▶ [Problem to solve]: Transcribe the records that follow in their entirety, omitting any pictures.

::: Records provided :::

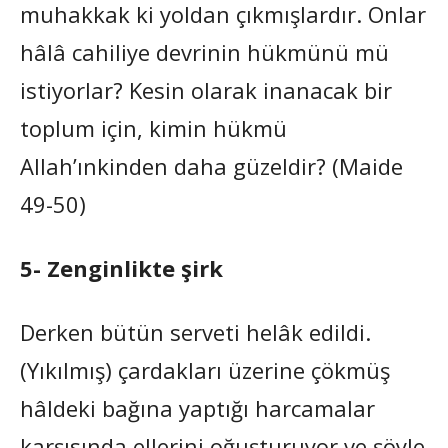
muhakkak ki yoldan çıkmışlardır. Onlar
hâlâ cahiliye devrinin hükmünü mü
istiyorlar? Kesin olarak inanacak bir
toplum için, kimin hükmü
Allah’ınkinden daha güzeldir? (Maide
49-50)
5- Zenginlikte şirk
Derken bütün serveti helâk edildi.
(Yıkılmış) çardakları üzerine çökmüş
hâldeki bağına yaptığı harcamalar
karşısında ellerini oğuşturuyor ve şöyle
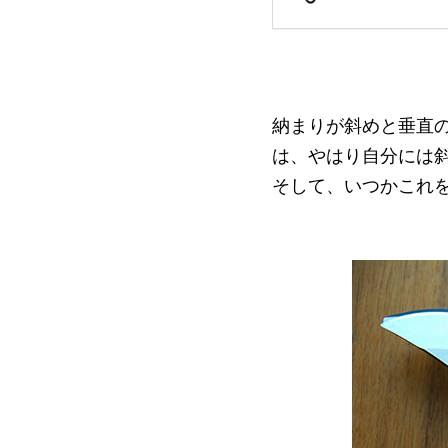
納まりが斜めと垂直
は、やはり自分には
そして、いつかこれ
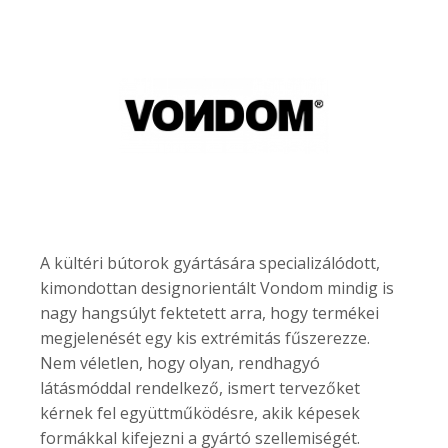
A kültéri bútorok gyártására specializálódott,
kimondottan designorientált Vondom mindig is
nagy hangsúlyt fektetett arra, hogy termékei
megjelenését egy kis extrémitás fűszerezze.
Nem véletlen, hogy olyan, rendhagyó
látásmóddal rendelkező, ismert tervezőket
kérnek fel együttműködésre, akik képesek
formákkal kifejezni a gyártó szellemiségét.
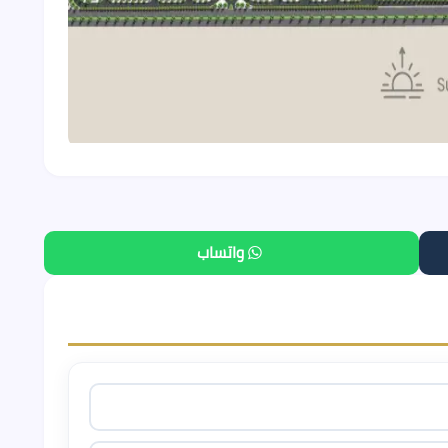
واتساب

:::

▶ [Exercise response]:
muhakkak ki yoldan çıkmışlardır. Onlar
hâlâ cahiliye devrinin hükmünü mü
istiyorlar? Kesin olarak inanacak bir
toplum için, kimin hükmü
Allah’ınkinden daha güzeldir? (Maide
49-50)
5- Zenginlikte şirk
Derken bütün serveti helâk edildi.
(Yıkılmış) çardakları üzerine çökmüş
hâldeki bağına yaptığı harcamalar
karşısında ellerini oğuşturuyor ve şöyle
納まりが斜めと垂直
は、やはり自分には
そして、いつかこれ
A kültéri bútorok gyártására specializálódott,
kimondottan designorientált Vondom mindig is
nagy hangsúlyt fektetett arra, hogy termékei
megjelenését egy kis extrémitás fűszerezze.
Nem véletlen, hogy olyan, rendhagyó
látásmóddal rendelkező, ismert tervezőket
kérnek fel együttműködésre, akik képesek
formákkal kifejezni a gyártó szellemiségét.
واتساب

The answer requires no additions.